Banking sector wrestles with change

Global Finance, Apr 2003

"Water, water everywhere, nor any drop to drink."

-Samuel Taylor Coleridge, The Rime of the Ancient Mariner

Banks lend; companies and individuals borrow. That's a banking maxim that works throughout the world but only it seems snoradically in Russia.

The 1998 crisis shuttered bank branches across the country and left many of the survivors as walking wounded. Stung by losses, citizens reverted to keeping notes under mattresses-as much as $90 billion on some estimates-while bank officers put on their stoniest faces when approached for loans. "It can be pretty difficult to get money," says Marina Nacheva, a spokesperson for United Heavy Machinery, a Moscowbased conglomerate of capital-intensive industries such as shipbuilding, drilling and nuclear plant construction. She says there is often only one bank offering funds at a reasonable rate.

Outside the hydrocarbon and minerals sectors, that's an experience reflected across Russian industry. Russian companies typically generate around 50% of their financing from internal means - prudent, maybe, but hardly a recipe for a growing economy.
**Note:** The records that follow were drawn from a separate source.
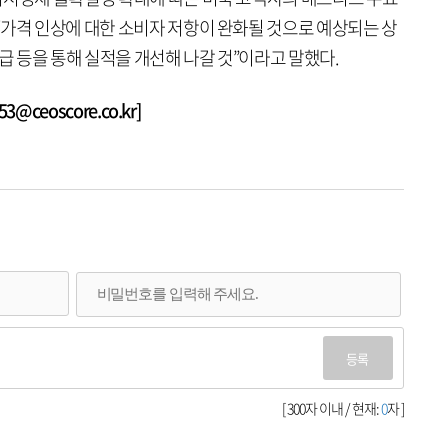
“가격 인상에 대한 소비자 저항이 완화될 것으로 예상되는 상
환급 등을 통해 실적을 개선해 나갈 것”이라고 말했다.
@ceoscore.co.kr]
등록
[ 300자 이내 / 현재:
0
자 ]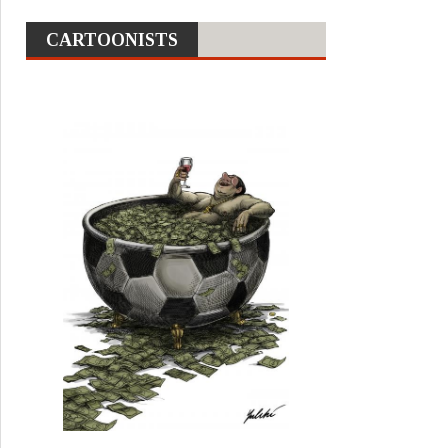
CARTOONISTS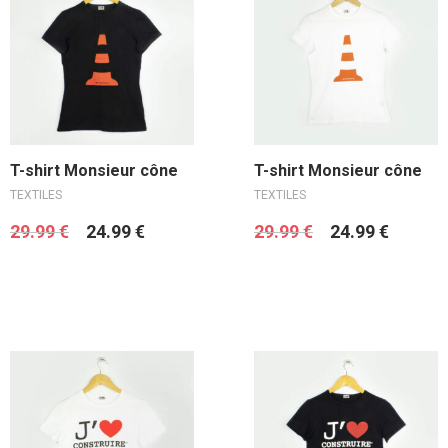
Choix des options
Choix des options
T-shirt Monsieur cône
T-shirt Monsieur cône
TEXTILES
TEXTILES
29.99
€
24.99
€
29.99
€
24.99
€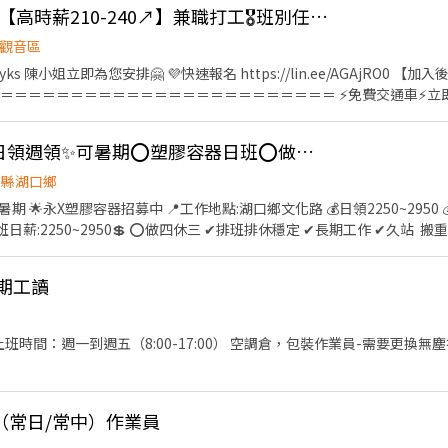
、盤點、理貨等 ②維持門市作業區環境、清潔維護作業 ③智取店為無人商
介紹】 1.自由接單，彈性排班： 1_〈家適員〉時薪+ 各項獎金
ᴺᴱᵂ酷澎理貨🚀觀音區【高時薪210-240↗】兼職打工🎖️班別任選🎖️週日領🎖️GJ
教育訓練及店面實習』 ⏱工作時間 ▶一般門店(有人店) 早班：10:30-17:30 晚
,晚班一週要有2天配合16:15上班) ▶智取店(無人店) 早班：07:00-12:30 晚班：17:30-
觀音區
 ~ 4萬
：23:30-03:30 假日班早班：07:00-12:00 假日班晚班：17:30-23:30 (固定班
➜ @302zbyks 陳小姐立即為您安排🤗 💜快速報名 https://lin.ee/AGAjR
收入 4.3 ~ 5.3萬 3_〈高階職人〉 月工作20-22天 平均收入 5 ~ 7萬 【基本福利】 1. 自
31 湖口時薪 $206 新埔時薪 $206 竹東時薪 $196 新豐時薪 $206 北區 時
＝＝＝＝＝＝＝＝＝＝＝＝＝＝＝＝＝＝＝＝＝＝＝＝＝ ⚡免費交通車⚡立
獎金制度。 3. 晉升職人，額外給予一年期意外險。 4. 可透過清潔工會加保勞保。 
加碼獎金⚡強檔日雙倍薪⚡韓國電商理貨首選😀 ＝＝＝＝＝＝＝＝＝＝＝＝
換日用品。 2. 定期團體聚會、團康活動。 3. 不定期餐會及節慶活動。 4. 
4 北區 時薪 $229 東區 時薪 $229 香山 時薪 $204 (智取店晚班額外獎金每
理貨員】 : 檢貨、理貨、包裝、出貨、加工、上架、退貨、便服上班、走動
折扣。 6. 辦公室設置有沙發床的休息室。 7. 每季舉辦服務品質競賽，
✨湖口高薪2950✨可日領週領✨可暑期⭕塑膠容器日班⭕做四休三 EL
文書作業的工作，也是要協助現場的工作，工作比例不一定 2.要知道如何電腦操作
長講師課程津貼。 【升遷介紹】 1. 新人考核、職人稽核，稽核為公平及公正的
大 - 智取店：新竹縣竹北市科大一路43號 竹北中山店：新竹縣竹北市中山路
3.文書人員具備基本電腦操作能力、Office辦公室軟體操作 4.文書理貨員
人→高階職人→導師 ↘️整理師→導師 【教育訓練】 免收費完整教育訓練系
竹縣湖口鄉
 竹北勝利二 - 智取店：新竹縣竹北市勝利十五街262號 竹北新溪店：新竹
＝＝＝＝＝＝＝＝＝＝＝＝＝＝＝＝ ✅【上班時間】 日班：08:00~17:00 晚
費用補助。
期 🌟永X塑膠容器招募中 📍工作地點:湖口鄉文化路 💰日領2250~2950 
50號 (可不支援) 竹北中正店：新竹縣竹北市中正西路552號 (可不支援)
＝＝＝＝＝＝＝＝＝＝＝＝＝＝＝＝＝＝ 💰【薪資待遇】 ➡️理貨日班$210 
書晚班$265 (額滿) ⭐另有，堆高機津貼20 (需通過訓練) ＝＝＝＝＝＝＝
聯絡人:涂小姐 聯絡電話: 0905753684 (不是賴) 請加我哀滴 @583wchf
山 - 智取店：新竹縣湖口鄉中山路二段336號 新埔鎮 新埔福德 - 智取店：新竹縣新埔鎮
每天開的倉缺額不同⭐可詢問專員 ❣️TAO1：大園區建國路102號 ▶近機場
＝＝＝＝＝＝＝＝＝＝＝＝＝＝＝＝＝＝＝ https://forms.office.com/r/
期工讀
竹東鎮中豐路二段192號 新豐鄉 新豐松柏 - 智取店：新竹縣新豐鄉松柏街128號
唷 🚚🚚🚚 ＝＝＝＝＝＝＝＝＝＝＝＝＝＝＝＝＝＝＝＝＝＝＝＝＝＝ 
文山 - 智取店：新竹縣芎林鄉文山路437號 關西鎮 關西正義 -
作要求】: 需能搬重、接受走動式久站 ❤️【工作福利】❤️ ➡️廠區機車停車
新竹北新 - 智取店：新竹市北區
00-17:00） 空調倉，包裝作業員-需要更換無塵衣，化妝品的包裝，貼標，
自願報名，很彈性！ ➡️不需一直搬重 每個人都有推車 ➡️免經驗可 高錄取 可立
新竹市北區金竹路104號 新竹武陵 - 智取店：新竹市北區武陵路177之2
 ➡️備有近30條路線的交通車，讓你上下班沒煩惱！ ➡️不定時強檔專
街37號 新竹湳中 - 智取店：新竹市北區湳中街107號 東區 新竹寶山 - 智取店：新竹市東
＝＝＝＝＝＝＝＝＝＝＝＝＝＝＝＝＝＝＝＝ ⚠️面試、應徵請線上預約，
 - 智取店：新竹市東區慈雲路125號 新竹竹蓮 - 智取店：新竹市東區南大路3
（常日/常中）作業員
1號 新竹東南店：新竹市東區東南街80號 新竹關新店：新竹市東區關新東路
45號 新竹光復二店：新竹市東區光復路二段142號 新竹東光 - 智取店：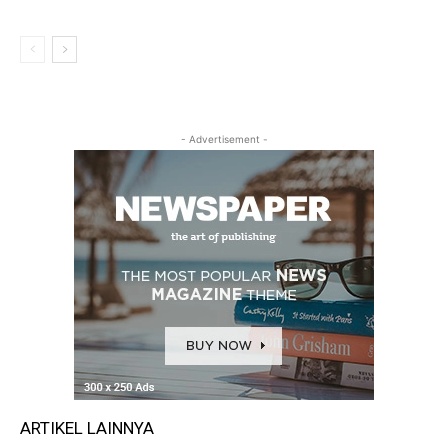
- Advertisement -
ARTIKEL LAINNYA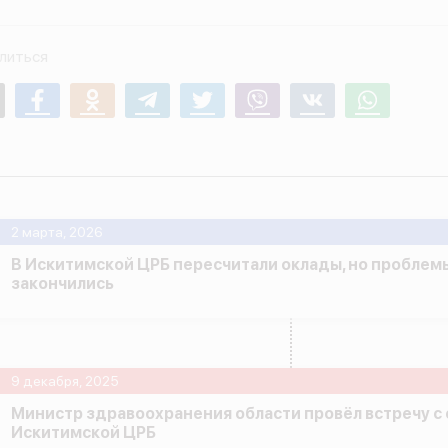
литься
mail
Facebook
Odnoklassniki
Telegram
Twitter
Viber
Vk
Whatsapp
2 марта, 2026
В Искитимской ЦРБ пересчитали оклады, но проблем
закончились
9 декабря, 2025
Министр здравоохранения области провёл встречу с
Искитимской ЦРБ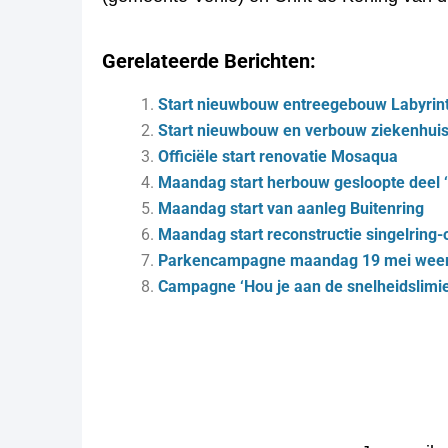
Gerelateerde Berichten:
Start nieuwbouw entreegebouw Labyrint
Start nieuwbouw en verbouw ziekenhuis
Officiële start renovatie Mosaqua
Maandag start herbouw gesloopte deel 
Maandag start van aanleg Buitenring
Maandag start reconstructie singelring
Parkencampagne maandag 19 mei weer 
Campagne ‘Hou je aan de snelheidslimie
Little wonder, then, that bank loans to the corporate sector account for just 12.3% of Russia's GDP, well below the 25% average for Eastern Europe or 38% for Latin America. "The banking sector is just not becoming an independent center of finance," says Christof Riil, chief economist for the World Bank in Moscow.That's important: As the Rihl points out, in developing economies it's banks that are the key engines of financial intermediation, not capital markets. "They are better at controlling those risks," he says.

Andrei Ivanov, a banking analyst at Troika Dialog, puts some of the reluctance to lend down to the shape of Russia's banking system. He points out that banks reflect distortions in the economy as a whole, with capital clustering among institutions related to the country's commodity producers, and the state playing a dominant role.

In banking terms, the state means one thing, above all: Sberbank, the majority state-owned savings bank that accounts for around 75% of all deposits in Russia. That makes reform of Sberbank crucial to the future of the banking system, says Vladimir Rashevsky, CEO of MDM Bank, one of the fastest-growing banks in Russia. Like other critics, he favors eventual privatization of Sberbank; in the meantime, the planned introduction of deposit insurance may narrow the competitive gap with the savings bank, which depositors typically view as state-guaranteed.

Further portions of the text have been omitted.